Crypto-Haven: How Miami Plans on Transforming the Beachside City Into a Technological Hotbed

Kareem Tabba – Earlier this month, Miami’s city commission approved the first step of a resolution that would put Miami at the forefront of the Bitcoin and cryptocurrency revolutions. In a 4-1 vote, the city commission voted in favor of a resolution to study the feasibility of “diversifying [the city’s] investment portfolio” and holding a percentage of the city’s investments in Bitcoin. Additionally, the city will look into the practicality of integrating Bitcoin into the city’s tax and payments systems–that is, allowing city residents to pay fees and taxes in Bitcoin and allowing the city to pay its employees in Bitcoin. The approval is the latest development in Mayor Suarez’s plan to transform the city into a crypto-forward, regulatory-friendly environment.

The proposal is part of a larger initiative by Mayor Suarez to attract technology companies to Miami and make the city the next great technology hub. “We want to be one of the most crypto-forward and technological cities in the country ,” Mayor Suarez said in an interview with Fox Business News. Accordingly, Miami is planning on “creating a regulatory framework that makes [Miami] the easiest place in the United States to do business if you’re doing it in cryptocurrencies .”

Mayor Suarez would need legislative help, however, if his plans are to come to fruition. For example, as of this writing, the city cannot invest treasury funds unless specifically authorized by Section 218.415, Florida Statutes.  Under Section 218.145, “[i]nvestment activity by a unit of local government must be consistent with a written investment plan adopted by the governing body[.]” Miami’s investment policy, released in February of 2015, lists fourteen authorized investments ranging from U.S. Treasury Obligations to Mortgage-Backed Securities to Local Government Investment Pools–none of which mention Bitcoin or any other cryptocurrency. Mayor Suarez would therefore need the help of the Florida legislature for his plans to move forward: “Mayor Suarez told CoinDesk.

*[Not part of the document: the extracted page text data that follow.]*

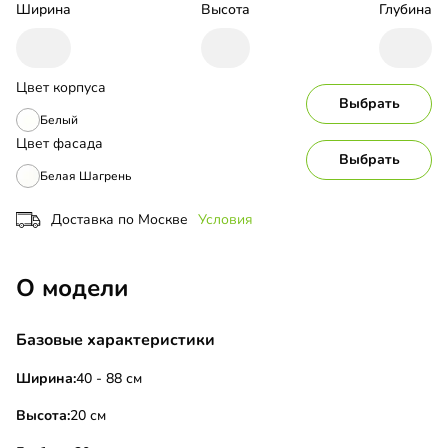
Ширина
Высота
Глубина
Цвет корпуса
Выбрать
Белый
Цвет фасада
Выбрать
Белая Шагрень
Доставка по Москве
Условия
О модели
Базовые характеристики
Ширина:
40 - 88 см
Высота:
20 см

The vote comes on the heels of Tesla’s announcement that it had purchased $1.5 billion in Bitcoin and would soon begin accepting payments for its product in Bitcoin. As one of the most valuable companies in the world, Tesla’s decision is a ringing endorsement for the granddaddy of all cryptocurrencies. In its annual filing to the Securities and Exchange Commission (“SEC”), Tesla asserted its goal was to “diversify and maximize returns on [Tesla’s] cash that is not required to maintain adequate operating liquidity.” Elon Musk, Tesla’s CEO, further rationalized the decision in a recent–and since-deleted–tweet: “when fiat currency has negative real interest, only a fool wouldn’t look elsewhere.” These sentiments reflect concern over the value of the dollar in the aftermath of the COVID-19 pandemic, as the Federal Reserve continues to print seemingly endless amounts of money in an effort to prop up the U.S. economy.

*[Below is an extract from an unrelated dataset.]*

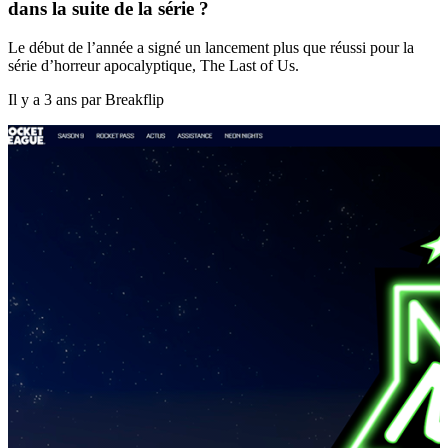
dans la suite de la série ?
Le début de l’année a signé un lancement plus que réussi pour la
série d’horreur apocalyptique, The Last of Us.
Il y a 3 ans par Breakflip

And Tesla is not alone in embracing the digital token. Major financial institutions have also begun backing Bitcoin. A few days after Tesla’s filing with the SEC, Mastercard, the world’s second-largest payment network, announced its plans to offer support for a number of cryptocurrencies, including Bitcoin, on its network. PayPal, the world’s largest online payment system, is in the midst of integrating Bitcoin onto its platform with plans to launch the service later this year. BlackRock, the world’s largest asset management firm, revealed that it, too, has dipped its toes into the Bitcoin pool while BNY Mellon, the nation’s oldest bank, announced plans on launching a digital assets unit. Viewed in total, these initiatives, by some of the most influential and powerful companies globally, illustrate a seismic shift in the perception of Bitcoin and other cryptocurrencies by major institutional players.

Whether it be local government or powerful multinational corporations, Bitcoin’s acceptance continues to grow as it becomes clear that cryptocurrencies are here to stay. Thus, the legal community can expect a dramatic increase in crypto-related statutes and regulations across the country. As state and local governments compete for the first-mover advantage—cities like Miami are leading the race.